Офицер и солдаты, занятые приведением приговора в исполнение, не видели, что у действа, какое они при дороге развернули, есть зритель. Лишь один из приговорённых, уже поставленных на козлы, увидел мальчишку в лесу, скрывающегося с лошадкой своей в молодом ельнике, и хотел мародёр офицеру что-то сказать и уж указывал глазами на ельник, как ударили ногами по козлам двое дюжих солдат, и захлестнулись жестокие неумолимые петли, впились в кожу, безжалостно сдавливая, сминая, ломая хрящи в горле, и дрогнула под тяжестью дубовая ветвь, затрепетали листочки. И увидел гот приговорённый и уж казнённый, что был у его беды, у свершённого возмездия ещё и другой зритель — Всевидящий, Всемогущий, Всемилосердный, Всесправедливый, Всесветлый, который, нет, не остановил пишущую приказ десницу капитана Оберга... Господь Бог в небесах.
Мы не можем тут сказать простого — что одна армия, русская, ушла, а другая армия, шведская, ещё не причту шла. С одной стороны, вроде бы так оно и было; но с другой стороны, продолжались стычки тут и там — при дороге, в полях, в лесах, в селениях; сновали через повет небольшие отряды, устраивали засады, встречались, сшибались — то схватывались насмерть, щедро проливая кровь и ломая кости, то уходили один от другого, сотрясая землю в безумных погонях. То и дело слышны были крики и звон сабель и ружейная трескотня, и вдруг заглушались они грохотом пушек. А потом наступала тишина, хотя и кратковременная. И всё начиналось вновь: крики, звон сабель, выстрелы, пушечные громы — уж при другой дороге, при другой переправе или засеке, в другом горящем углу.

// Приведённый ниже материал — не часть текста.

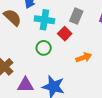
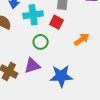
purple triangle: (25, 85) -> (32, 66), moved

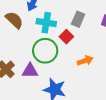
green circle: (41, 42) -> (45, 51), size x1.6

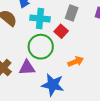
orange arrow: (85, 61) -> (76, 62), moved

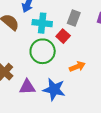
purple triangle: (27, 68) -> (27, 87), moved

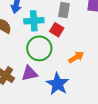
purple triangle: (27, 87) -> (30, 73), moved
blue star: (54, 89) -> (58, 84), turned 30

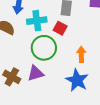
orange arrow: (76, 57) -> (81, 54), turned -56
blue star: (58, 84) -> (77, 80), moved

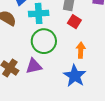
red square: (60, 28) -> (74, 22), moved

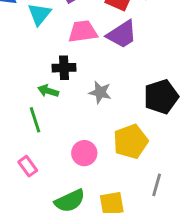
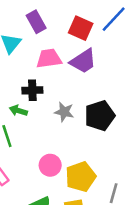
black pentagon: (161, 97) -> (100, 116), moved
yellow pentagon: (131, 142) -> (81, 177), moved

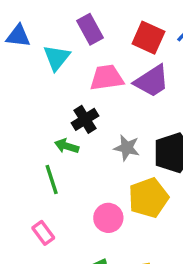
black cross: (32, 90) -> (85, 119), turned -30
yellow pentagon: (81, 177) -> (148, 198), moved

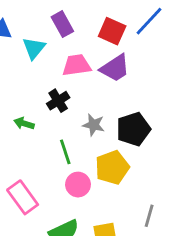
green arrow: (67, 146) -> (24, 123), moved
green line: (52, 179) -> (65, 152), moved
pink rectangle: (43, 233) -> (23, 197), size x1.6

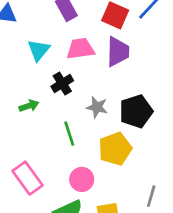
cyan triangle: (34, 48) -> (39, 50), moved
purple trapezoid: (115, 68) -> (118, 52), turned -56
green arrow: (24, 123) -> (29, 106), turned 144
pink circle: (78, 185) -> (82, 179), moved

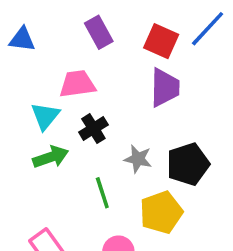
pink trapezoid: (80, 49) -> (77, 84), moved
cyan triangle: (39, 50) -> (45, 116), moved
green arrow: (29, 106) -> (51, 157), size x1.4

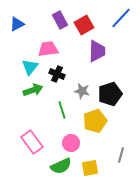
blue triangle: (22, 39) -> (17, 24), turned -35
red square: (161, 41) -> (84, 25), moved, turned 36
black cross: (93, 129) -> (57, 74), turned -35

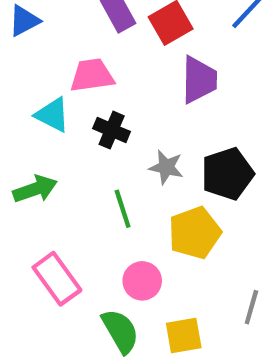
cyan triangle: (30, 67) -> (53, 115), turned -42
green arrow: (33, 90) -> (35, 189), moved
green semicircle: (61, 166) -> (120, 331), turned -95

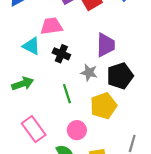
purple trapezoid: (199, 80) -> (106, 45), moved

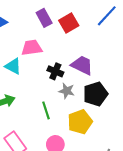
purple trapezoid: (106, 45) -> (82, 65), turned -65
black cross: (61, 54) -> (55, 71), moved

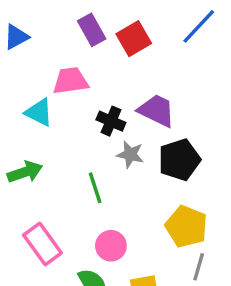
yellow pentagon: (80, 122) -> (186, 226), moved, turned -30

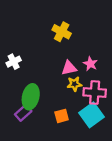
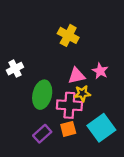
pink cross: (95, 92) -> (69, 105), moved
green ellipse: (31, 97) -> (42, 95), moved
purple rectangle: (23, 113) -> (42, 134), moved

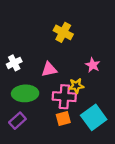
pink triangle: (76, 76) -> (49, 69), moved
green ellipse: (42, 95) -> (25, 93), moved, turned 75
purple rectangle: (42, 134) -> (17, 121), moved

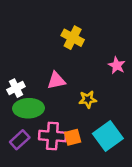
white cross: (14, 63) -> (16, 88), moved
pink star: (93, 65) -> (117, 65), moved
pink cross: (64, 97) -> (52, 136), moved

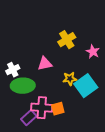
yellow cross: (73, 38) -> (67, 40), moved, turned 30
cyan square: (108, 136) -> (86, 86), moved
purple rectangle: (20, 140) -> (29, 118), moved

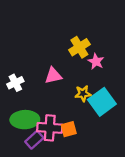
pink star: (93, 52) -> (96, 61), moved
green ellipse: (23, 86) -> (25, 120), moved

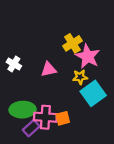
pink star: (96, 61) -> (88, 56), size x1.6
white cross: (15, 83) -> (14, 64), moved, turned -32
yellow star: (83, 93) -> (80, 77), moved

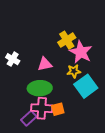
green ellipse: (23, 110) -> (40, 88), moved

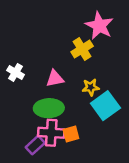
pink star: (81, 52) -> (99, 26), moved

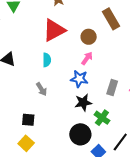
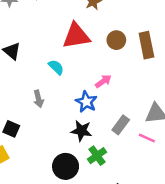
brown circle: (89, 37) -> (116, 40), moved
cyan semicircle: (47, 60) -> (56, 67), turned -64

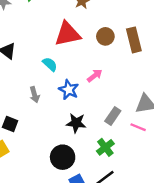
blue star: (86, 102) -> (69, 90), moved
green cross: (97, 156) -> (105, 147), moved

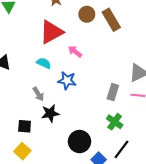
brown circle: (105, 36) -> (87, 14), moved
pink arrow: (95, 76) -> (75, 51), moved, turned -88
black star: (76, 123) -> (50, 113), moved

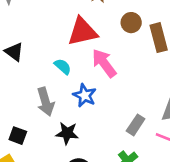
pink arrow: (75, 51) -> (104, 63), size x1.6
gray arrow: (38, 94) -> (46, 102), size x1.5
black star: (50, 113) -> (67, 133), moved

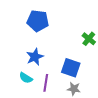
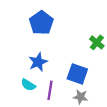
blue pentagon: (38, 21) -> (41, 23), turned 30

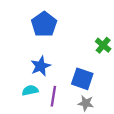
cyan semicircle: (28, 85) -> (30, 90), turned 136

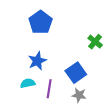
blue square: (82, 79) -> (76, 73), turned 36

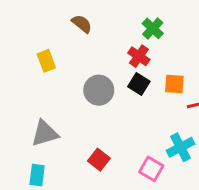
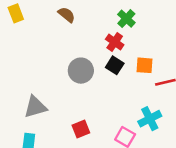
yellow rectangle: (46, 61) -> (16, 13), moved
red square: (99, 160) -> (81, 129), turned 30

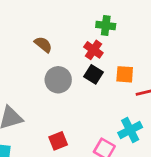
brown semicircle: (67, 15) -> (43, 44), moved
green cross: (126, 19) -> (106, 25), turned -36

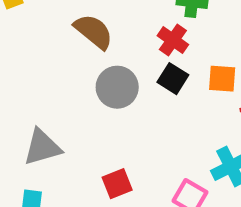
brown semicircle: (43, 44) -> (94, 31), size x1.4

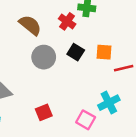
red cross: (173, 40) -> (67, 21), moved

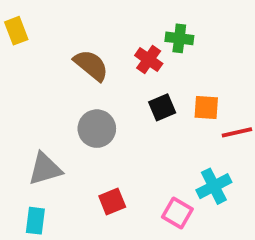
black square: (76, 52) -> (162, 107), turned 35
gray circle: (44, 57) -> (97, 129), moved

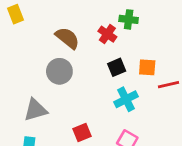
gray circle: (97, 129) -> (59, 71), moved
cyan cross: (214, 186) -> (126, 99), moved

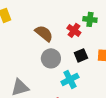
gray circle: (59, 71) -> (51, 58), moved
cyan cross: (126, 99) -> (70, 79), moved

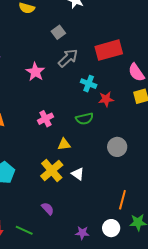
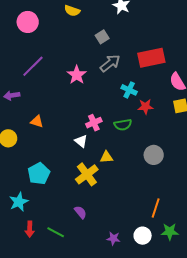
pink cross: (45, 119) -> (94, 123), moved
yellow triangle: (64, 144) -> (107, 157), moved
white triangle: (78, 174) -> (81, 141), moved

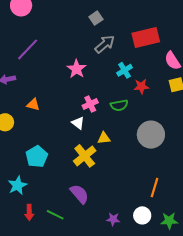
pink star: (77, 75) -> (76, 69), moved
cyan cross: (129, 90) -> (124, 70), turned 35
gray circle: (154, 155) -> (151, 135), size x1.4
purple semicircle: (80, 212) -> (79, 194), size x1.5
green star: (170, 232) -> (169, 221), moved

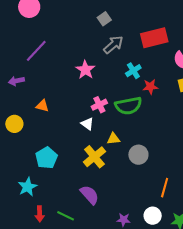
green semicircle: (119, 105) -> (128, 106), size x1.5
gray circle: (151, 135) -> (138, 155), moved, size x0.7

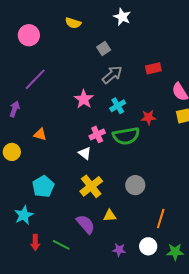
red rectangle: (154, 38) -> (153, 68), size x0.6
cyan cross: (133, 71) -> (118, 106), moved
purple arrow: (16, 81) -> (15, 109), turned 119
yellow triangle: (113, 139) -> (110, 216), moved

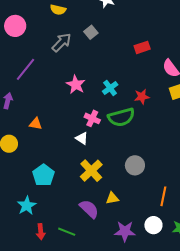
gray arrow: (112, 75) -> (62, 43), moved
pink cross: (97, 134) -> (92, 118), turned -35
purple star: (119, 250) -> (125, 231), size x1.5

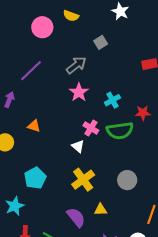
pink circle: (15, 26) -> (42, 27), moved
gray arrow: (62, 43) -> (76, 65), moved

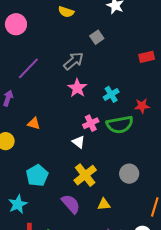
pink circle: (42, 27) -> (16, 24), moved
pink cross: (91, 128) -> (91, 123), turned 35
purple semicircle: (76, 217) -> (71, 204), moved

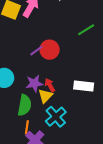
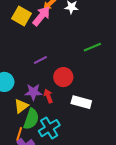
red circle: (50, 50) -> (63, 77), moved
yellow triangle: (45, 96) -> (21, 106), moved
green semicircle: (25, 105) -> (31, 119), moved

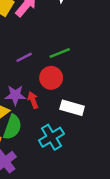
green line: (92, 47) -> (60, 53), moved
cyan cross: (49, 128) -> (51, 137), moved

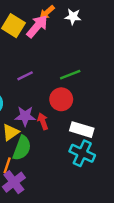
purple line: (24, 57) -> (25, 76), moved
cyan cross: (51, 137) -> (82, 153), moved, turned -35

То шведские отряды скакали, видели их на шляху, то отряды казаков и калмыков пролетали как ветер; вроде, узнавали и поляков. В местах стычек — кровь на траве, а ещё более — в земле. Глянешь — не увидишь; а наступишь — так кровь и поднимется, и на глазах становится земля как кровавая каша. Тут же — наспех погребённые трупы; неглубоко — на два, на три штыка. Свежие холмики. Из одного рука торчит, там проглядывает нога. А в иных местах и вовсе не погребённые — страшные, лежащие по нескольку дней и более, вздутые, облепленные мухами, обобранные крестьянами (не пропадать же добру!). Не редкость были и тела, обглоданные зверьми, с выеденными печёнками-кишками, белеющие костьми. Там, где были очи ясные, отражающие свет души и некогда на мир взирающие с восторгом, деловито копошились во множестве жужелицы, а где билось горячее сердце, где трепетало оно в радости и плакало, останавливалось в горестях, где оно чутко слышало мать и отца и где лелеяло любовь, — теперь вили себе гнёзда подлые мрачные аспиды...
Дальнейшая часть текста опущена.